The Arrays referred to by realpart and imagpart must have the same dimensionality and must be scalar. The output Array cplx will have complex data type and preserve the dimensionality of the input Arrays. Each element of cplx will have its real component taken from the corresponding element in realpart and have its imaginary component taken from the corresponding element in imagpart. A four-component vector Array can be created from four scalar Arrays using


a.to $c1 $c2 $c3 $c4 v4 = fourvector

All of the input Arrays must have the same dimensionality and be scalar. The output Array will have four components per element and each component will be taken from one of the input Arrays.

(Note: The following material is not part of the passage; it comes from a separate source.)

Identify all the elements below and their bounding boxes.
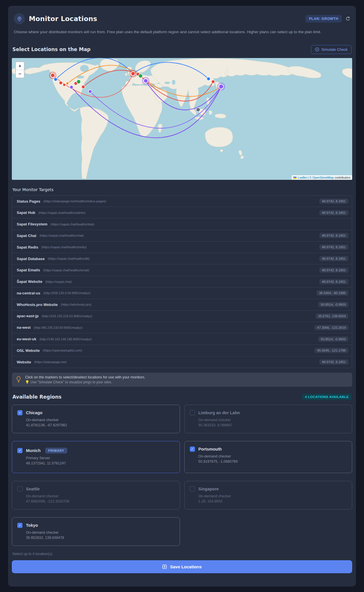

When performing arithmetic on Arrays with the atomic functions a.add, a.sub, a.mul, and a.div, the data types of the input Arrays are promoted so that the data type of the output Array has the most inclusive data type. For example, Arrays of data type c and uc are promoted to data type s before arithmetic operation if one of the input arguments to the arithmetic atomic functions is of data type s. The result of the operation will also be of type s. Similarly, Arrays of type c, uc, s, and us are promoted to type i if one of the arguments is of type i. All of the integer data types are promoted to f if necessary, and data type f is promoted to d if one of the arguments is double precision floating point. Finally, if any of the arguments is complex, then all of the others are promoted to complex. The vector data types are not generally convertible between one another, so no promotion occurs.

Internal Representation

Internally in computer memory, each Array is represented by a structure describing the format of the Array and a separate block of memory holding the data values. The structure describing the format of the Array specifies the data type, the rank, and the number of columns, rows, etc. The data for a particular Array is held in a single contiguous block of memory. Each element occupies space contiguous with the next element. For multidimensional Arrays, the consecutive column indices address consecutive elements. Row indices are vary next, followed by plane and slice indices. For example, a three-dimensional Array with two columns, three rows, and two planes represented by the string

(((1 2)(3 4)(5 6))((7 8)(9 10)(11 12)))

has the values 1 through 12 stored consecutively in memory. Arrays of data type c and uc are represented by 8-bit bytes, s and us are represented by pairs of bytes, i, ui, and f by four bytes, d by eight bytes, and complex by a pair of four-byte quantities. Each component of a vector Array is represented by a four byte floating point number. All components of a single element are contiguous, and each successive element is contiguous with the previous element. The atomic function a.shape can be used to change the dimensionality of an Array as long as the order of the Array elements in memory is not required to change. For example, the three-dimensional Array represented by the string above can be shaped into a one-dimensional Array using the command line

a.shape (((1 2)(3 4)(5 6))((7 8)(9 10)(11 12))) 12

The output of the command is a one-dimensional Array with the consecutive elements


(1 2 3 4 5 6 7 8 9 10 11 12)

Only the structure specifying the Array is modified, not the data block itself.